Reconciling strange metal transport in CeCoIn$_5$ through the difference of optical and cyclotron effective masses

TL;DR

This study investigates the optical and cyclotron effective masses in CeCoIn$_5$, revealing a hidden Fermi liquid behavior with a T$^2$ relaxation rate and a temperature-dependent optical mass, reconciling strange metal transport phenomena.

Contribution

The paper demonstrates that the optical mass in CeCoIn$_5$ scales as 1/T, contrasting with the cyclotron mass, and explains strange metal transport through this mass difference, revealing FL-like physics.

Findings

Current relaxation rate scales as T$^2$

Optical mass scales roughly as 1/T

Reconciliation of linear resistivity with Fermi liquid behavior

Abstract

The strange metal behavior in cuprate superconductors - characterized by linear in temperature resistivity and anomalous Hall transport - stands in stark contrast to the expectation of conventional Fermi liquid (FL) theory. Remarkably, the similar transport behavior has also been observed in the heavy fermion metal CeCoIn$_5$, whose d-wave superconducting ground state and strong antiferromagnetic fluctuations draw parallels to the cuprates.
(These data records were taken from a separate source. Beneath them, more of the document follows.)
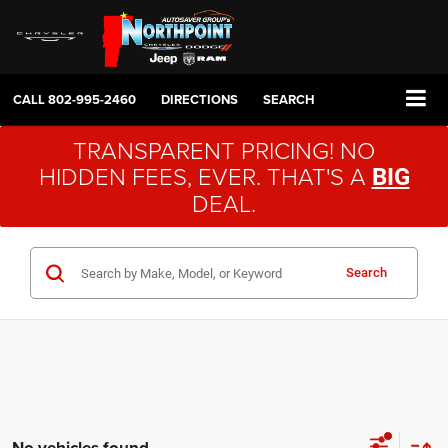
CALL
802-995-2460
DIRECTIONS
SEARCH
TRANSPARENT PRICING! NO
HIDDEN FEES, EVER. THAT'S A
BIG
DEAL.
Search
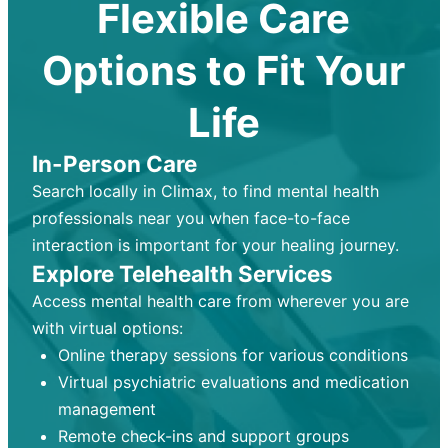
Flexible Care
Options to Fit Your
Life
In-Person Care
Search locally in Climax, to find mental health
professionals near you when face-to-face
interaction is important for your healing journey.
Explore Telehealth Services
Access mental health care from wherever you are
with virtual options:
Online therapy sessions for various conditions
Virtual psychiatric evaluations and medication
management
Remote check-ins and support groups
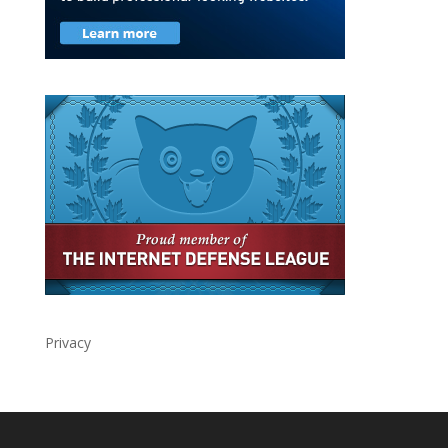
Privacy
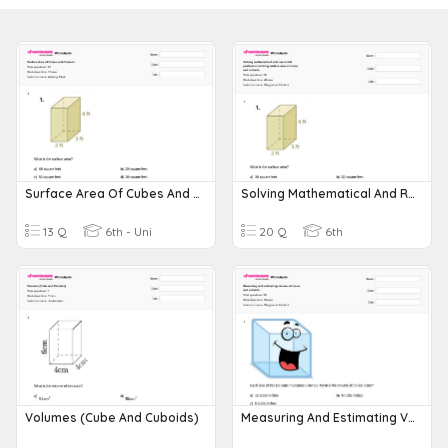
Surface Area Of Cubes And Cuboids
Solving Mathematical And Real-World Problems Involving Surface Area Of Cubes And Cuboids
13 Q
6th - Uni
20 Q
6th
Volumes (Cube And Cuboids)
Measuring And Estimating Volume Of Cubes And Cuboids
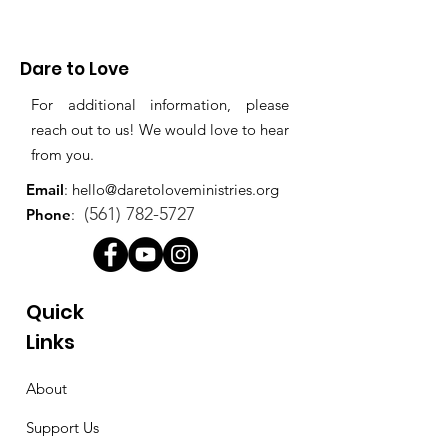
Dare to Love
For additional information, please
reach out to us! We would love to hear
from you.
Email
:
hello@daretoloveministries.org
(561) 782-5727
Phone
:
Quick
Links
About
Support Us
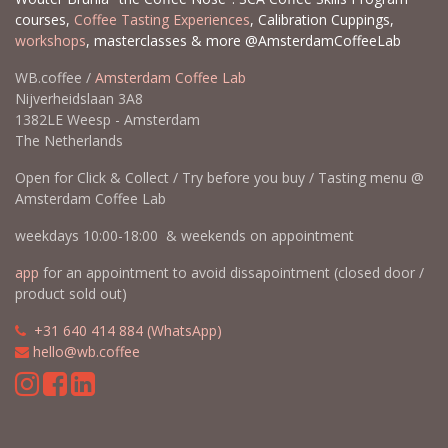
courses,
Coffee Tasting Experiences
, Calibration Cuppings,
workshops
, masterclasses & more @AmsterdamCoffeeLab
WB.coffee /
Amsterdam Coffee Lab
Nijverheidslaan 3A8
1382LE Weesp - Amsterdam
The Netherlands
Open for Click & Collect / Try before you buy / Tasting menu @
Amsterdam Coffee Lab
weekdays 10:00-18:00 & weekends on appointment
app
for an appointment to avoid dissapointment (closed door /
product sold out)
​​
+31 640 414 884 (WhatsApp)
​
hello@wb.coffee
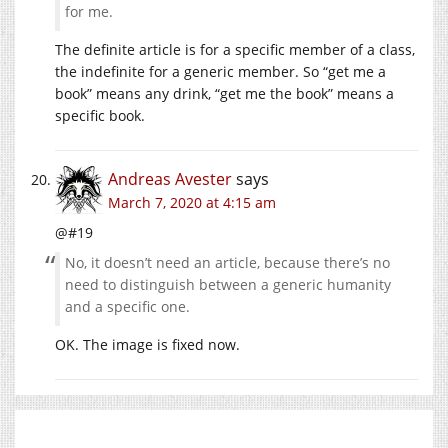
for me.
The definite article is for a specific member of a class,
the indefinite for a generic member. So “get me a
book” means any drink, “get me the book” means a
specific book.
Andreas Avester
says
March 7, 2020 at 4:15 am
@#19
No, it doesn’t need an article, because there’s no
need to distinguish between a generic humanity
and a specific one.
OK. The image is fixed now.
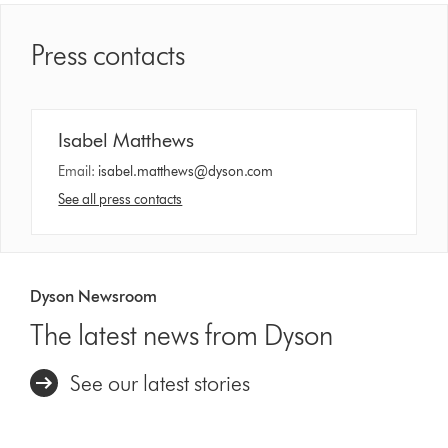
Press contacts
Isabel Matthews
Email:
isabel.matthews@dyson.com
See all press contacts
Dyson Newsroom
The latest news from Dyson
See our latest stories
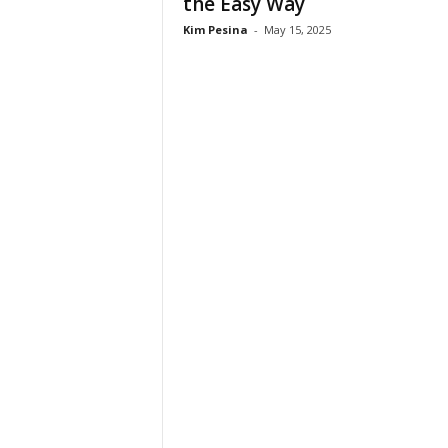
the Easy Way
n
Kim Pesina
-
May 15, 2025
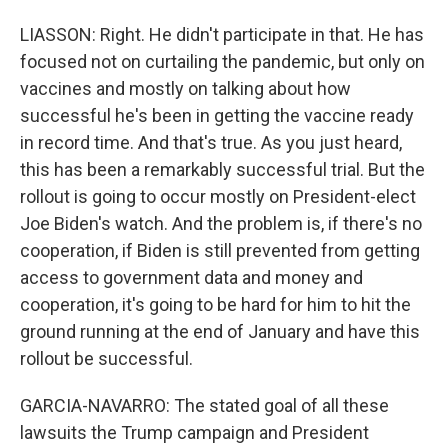
LIASSON: Right. He didn't participate in that. He has
focused not on curtailing the pandemic, but only on
vaccines and mostly on talking about how
successful he's been in getting the vaccine ready
in record time. And that's true. As you just heard,
this has been a remarkably successful trial. But the
rollout is going to occur mostly on President-elect
Joe Biden's watch. And the problem is, if there's no
cooperation, if Biden is still prevented from getting
access to government data and money and
cooperation, it's going to be hard for him to hit the
ground running at the end of January and have this
rollout be successful.
GARCIA-NAVARRO: The stated goal of all these
lawsuits the Trump campaign and President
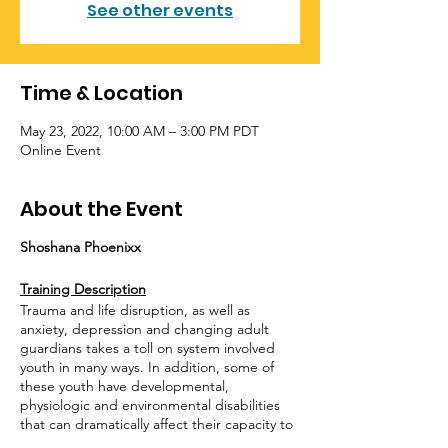
See other events
Time & Location
May 23, 2022, 10:00 AM – 3:00 PM PDT
Online Event
About the Event
Shoshana Phoenixx
Training Description
Trauma and life disruption, as well as
anxiety, depression and changing adult
guardians takes a toll on system involved
youth in many ways. In addition, some of
these youth have developmental,
physiologic and environmental disabilities
that can dramatically affect their capacity to
safely identify and express their needs and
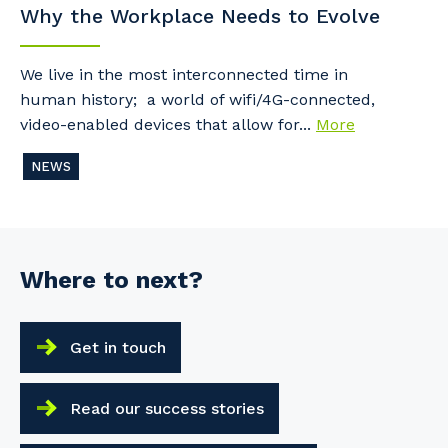
Why the Workplace Needs to Evolve
We live in the most interconnected time in
human history; a world of wifi/4G-connected,
video-enabled devices that allow for...
More
NEWS
Where to next?
Get in touch
Read our success stories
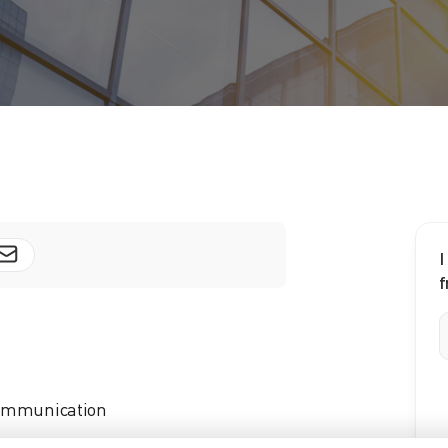
I
f
 communication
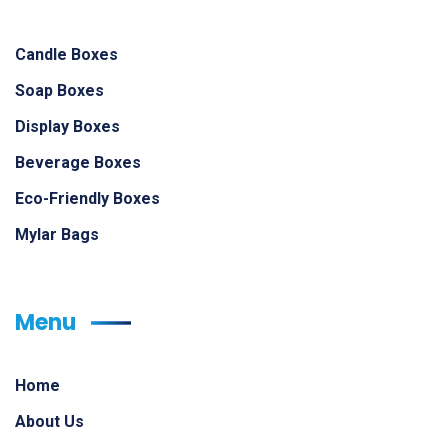
Candle Boxes
Soap Boxes
Display Boxes
Beverage Boxes
Eco-Friendly Boxes
Mylar Bags
Menu
Home
About Us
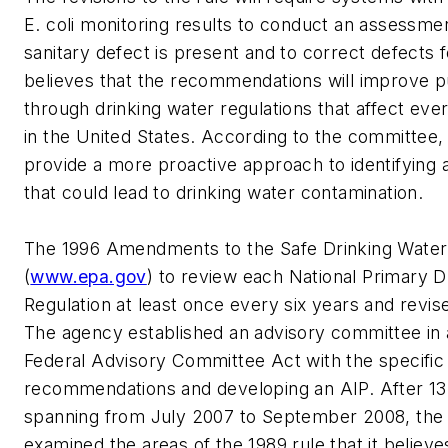
E. coli monitoring results to conduct an assessmen
sanitary defect is present and to correct defects
believes that the recommendations will improve pu
through drinking water regulations that affect ev
in the United States. According to the committe
provide a more proactive approach to identifying
that could lead to drinking water contamination
The 1996 Amendments to the Safe Drinking Water
(
www.epa.gov
) to review each National Primary D
Regulation at least once every six years and revise
The agency established an advisory committee in
Federal Advisory Committee Act with the specific
recommendations and developing an AIP. After 13
spanning from July 2007 to September 2008, the
examined the areas of the 1989 rule that it believ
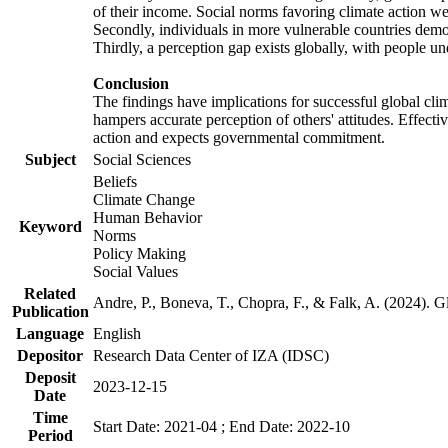
of their income. Social norms favoring climate action wer
Secondly, individuals in more vulnerable countries demons
Thirdly, a perception gap exists globally, with people un
Conclusion
The findings have implications for successful global clim
hampers accurate perception of others' attitudes. Effecti
action and expects governmental commitment.
Subject
Social Sciences
Beliefs
Climate Change
Human Behavior
Keyword
Norms
Policy Making
Social Values
Related
Andre, P., Boneva, T., Chopra, F., & Falk, A. (2024). 
Publication
Language
English
Depositor
Research Data Center of IZA (IDSC)
Deposit
2023-12-15
Date
Time
Start Date: 2021-04 ; End Date: 2022-10
Period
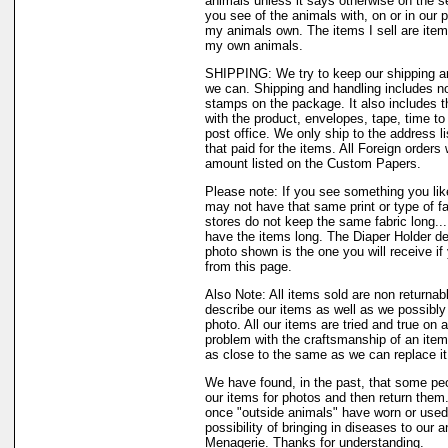
animals unless it says otherwise on the s
you see of the animals with, on or in our 
my animals own. The items I sell are ite
my own animals.
SHIPPING: We try to keep our shipping a
we can. Shipping and handling includes not
stamps on the package. It also includes t
with the product, envelopes, tape, time to 
post office. We only ship to the address li
that paid for the items. All Foreign orders 
amount listed on the Custom Papers.
Please note: If you see something you like
may not have that same print or type of fa
stores do not keep the same fabric long..
have the items long. The Diaper Holder de
photo shown is the one you will receive if
from this page.
Also Note: All items sold are non returnab
describe our items as well as we possibl
photo. All our items are tried and true on a
problem with the craftsmanship of an item 
as close to the same as we can replace it
We have found, in the past, that some peo
our items for photos and then return them..
once "outside animals" have worn or used 
possibility of bringing in diseases to our 
Menagerie. Thanks for understanding.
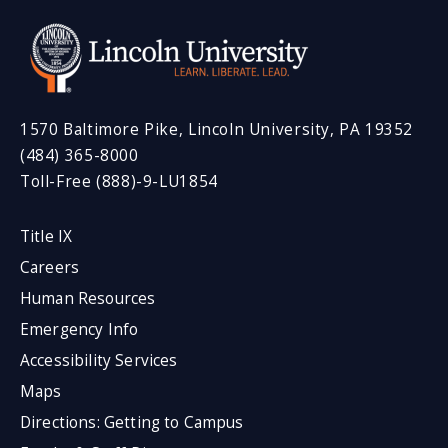
1570 Baltimore Pike, Lincoln University, PA 19352
(484) 365-8000
Toll-Free (888)-9-LU1854
Title IX
Careers
Human Resources
Emergency Info
Accessibility Services
Maps
Directions: Getting to Campus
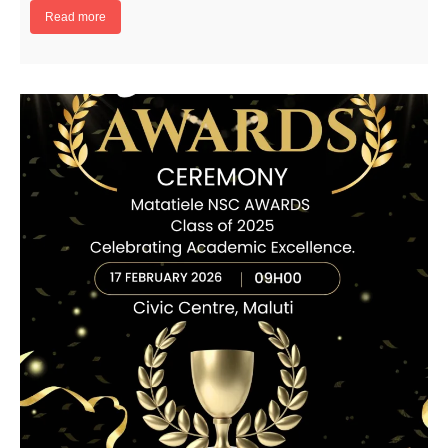
Read more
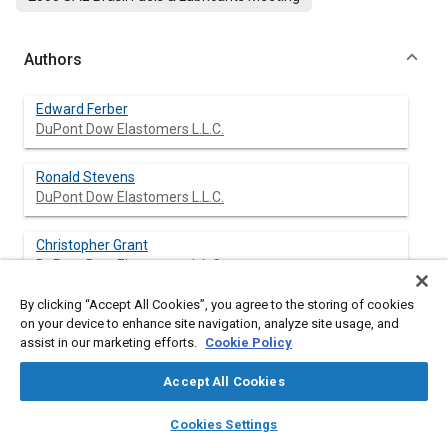
Authors
Edward Ferber
DuPont Dow Elastomers L.L.C.
Ronald Stevens
DuPont Dow Elastomers L.L.C.
Christopher Grant
DuPont Dow Elastomers L.L.C.
By clicking “Accept All Cookies”, you agree to the storing of cookies
Wasif Khan
on your device to enhance site navigation, analyze site usage, and
DuPont Dow Elastomers L.L.C.
assist in our marketing efforts.
Cookie Policy
Accept All Cookies
layers
library_books
auto_awesome
Abstract
home
search
campaign
help
Cookies Settings
Browse
My Library
SAE AI Chat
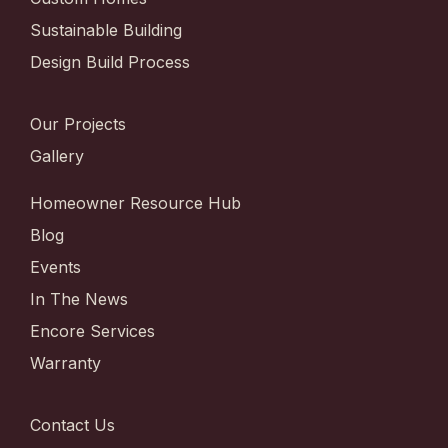
Sustainable Building
Design Build Process
Our Projects
Gallery
Homeowner Resource Hub
Blog
Events
In The News
Encore Services
Warranty
Contact Us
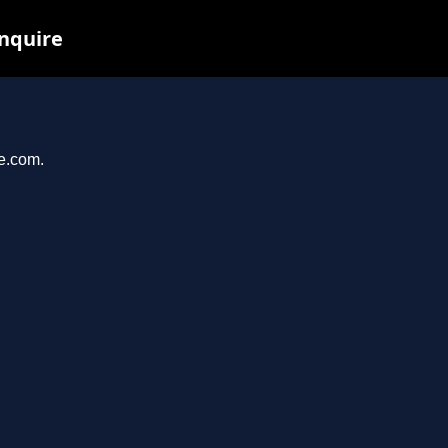
inquire
se.com.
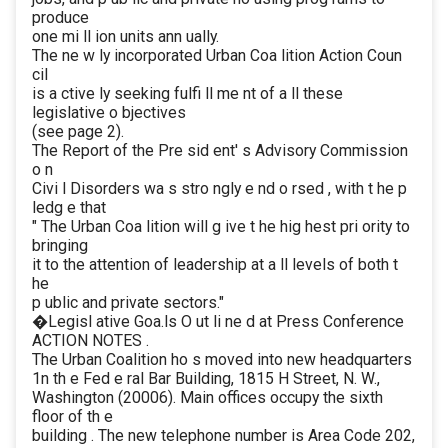
produce
one mi ll ion units ann ually.
The ne w ly incorporated Urban Coa lition Action Coun
cil
is a ctive ly seeking fulfi ll me nt of a ll these
legislative o bjectives
(see page 2).
The Report of the Pre sid ent' s Advisory Commission
o n
Civi l Disorders wa s stro ngly e nd o rsed , with t he p
ledg e that
" The Urban Coa lition will g ive t he hig hest pri ority to
bringing
it to the attention of leadership at a ll levels of both t
he
p ublic and private sectors."
�Legisl ative Goa.ls O ut li ne d at Press Conference
ACTION NOTES .
The Urban Coalition ho s moved into new headquarters
1n th e Fed e ral Bar Building, 1815 H Street, N. W.,
Washington (20006). Main offices occupy the sixth
floor of th e
building . The new telephone number is Area Code 202,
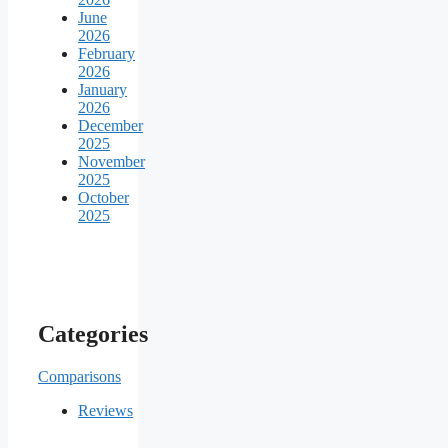
June
2026
February
2026
January
2026
December
2025
November
2025
October
2025
Categories
Comparisons
Reviews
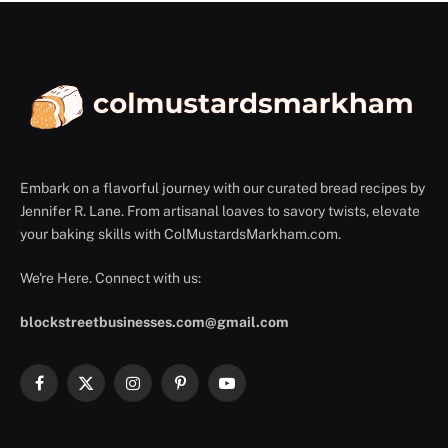
Embark on a flavorful journey with our curated bread recipes by
Jennifer R. Lane. From artisanal loaves to savory twists, elevate
your baking skills with ColMustardsMarkham.com.
We're Here. Connect with us:
blockstreetbusinesses.com@gmail.com
Facebook
X
Instagram
Pinterest
YouTube
(Twitter)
Here we have investigated the optical conductivity of the strange metal state of CeCoIn$_5$ over a wide magnetic field range using time-domain THz spectroscopy (TDTS). Using unique high-field THz spectroscopy we have shown that the current relaxation rate scales approximately as T$^2$, giving evidence for a hidden Fermi liquid state over a large field range. This result can be reconciled with linear in T resistivity with the realization that heavy quasiparticles have an optical mass that scales roughly like 1/T. This optical mass contrasts with the mass that characterizes cyclotron motion, which does not suffer the same large temperature dependent renormalization. Although by itself anomalous, this allows one to understand a number of other phenomena in CeCoIn$_5$ that have been taken to be signatures of strange metals, including the coexistence of a conventional T$^2$ dependence of the cotangent of the Hall angle with the linear in T resistivity, which with our observation also reflects FL-like physics.